_WHAT YOU SHOULD DO_
Search the data for the string "target" and gather each line it is in.

_MATERIAL SHOWN_

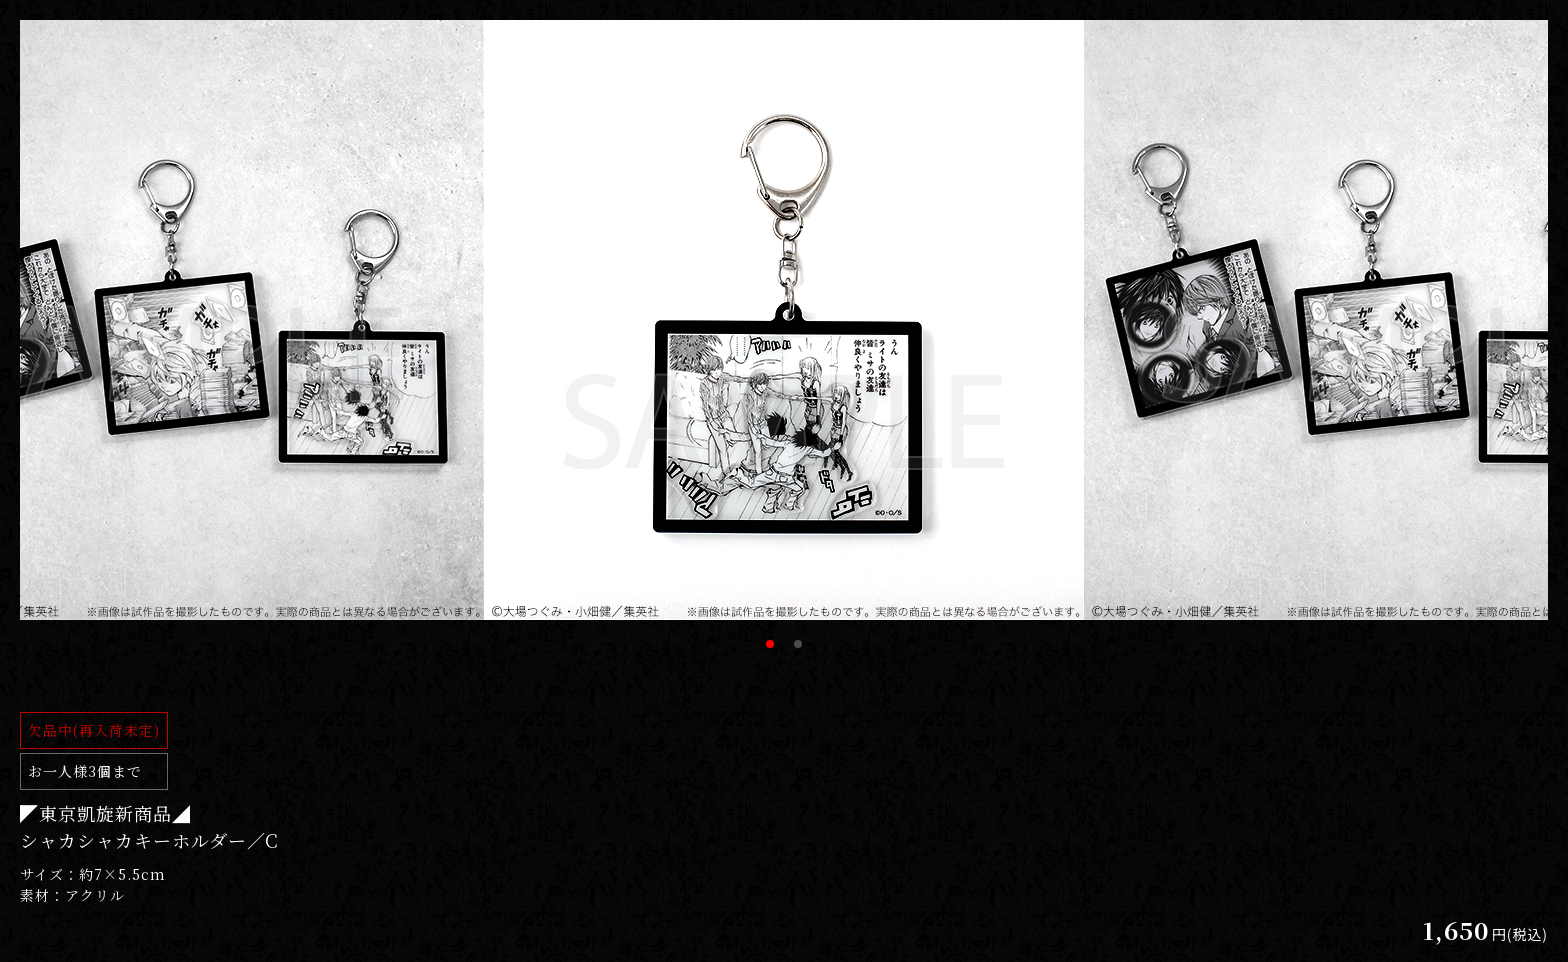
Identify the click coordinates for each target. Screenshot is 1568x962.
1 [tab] (770, 644)
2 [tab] (798, 644)
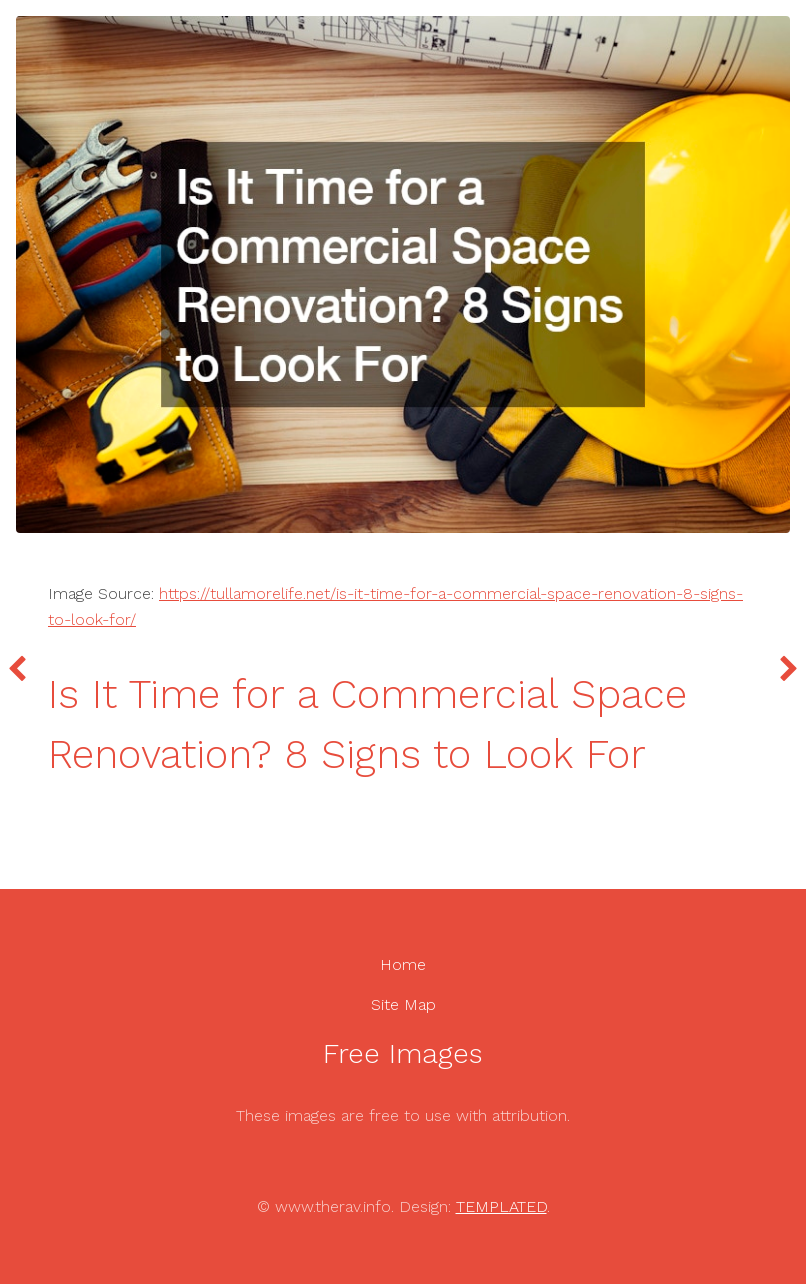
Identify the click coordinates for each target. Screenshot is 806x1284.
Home (403, 964)
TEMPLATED (501, 1206)
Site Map (403, 1004)
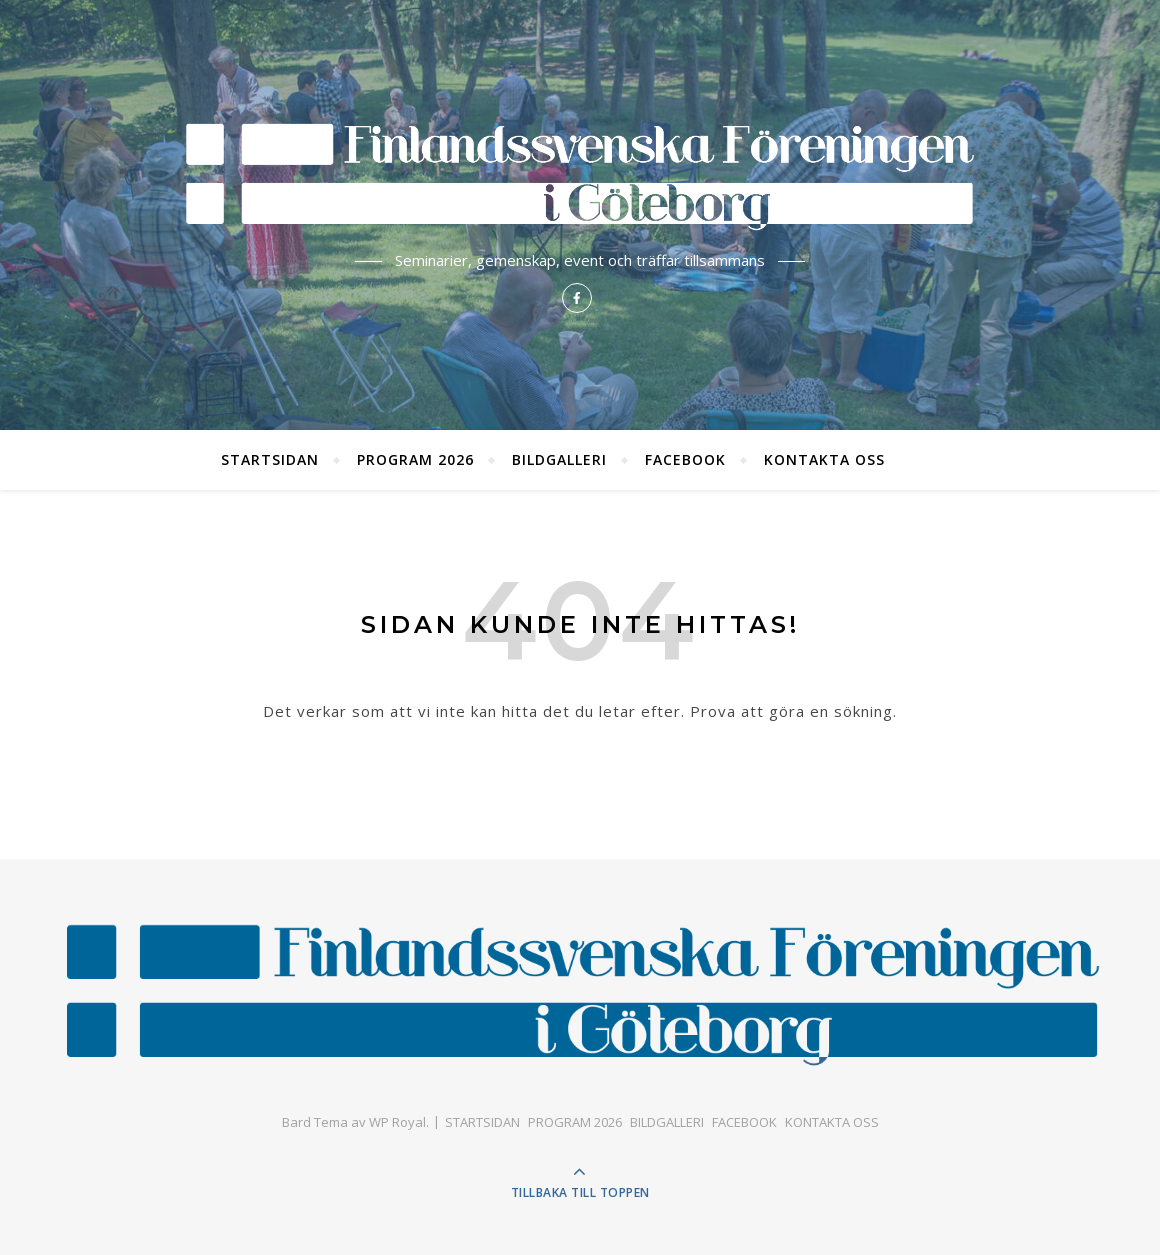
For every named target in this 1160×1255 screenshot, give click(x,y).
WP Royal (397, 1122)
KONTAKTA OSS (824, 459)
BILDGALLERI (559, 459)
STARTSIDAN (270, 459)
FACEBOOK (685, 459)
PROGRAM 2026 (415, 459)
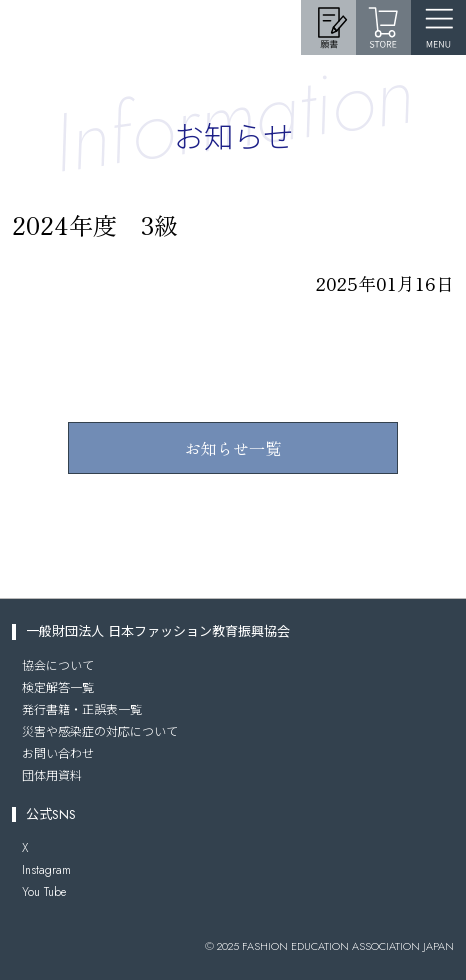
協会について (58, 666)
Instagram (46, 870)
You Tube (44, 892)
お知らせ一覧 (233, 448)
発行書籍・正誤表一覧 (82, 710)
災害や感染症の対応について (100, 732)
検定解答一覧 (58, 688)
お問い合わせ (58, 754)
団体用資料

_EXPECTED OUTPUT_
Identify the click coordinates for each target. Screenshot is 1568x962.
Identify the click coordinates for each target. Screenshot is 806x1284.
For every named target in this 1160×1255 screenshot, give click(x,y).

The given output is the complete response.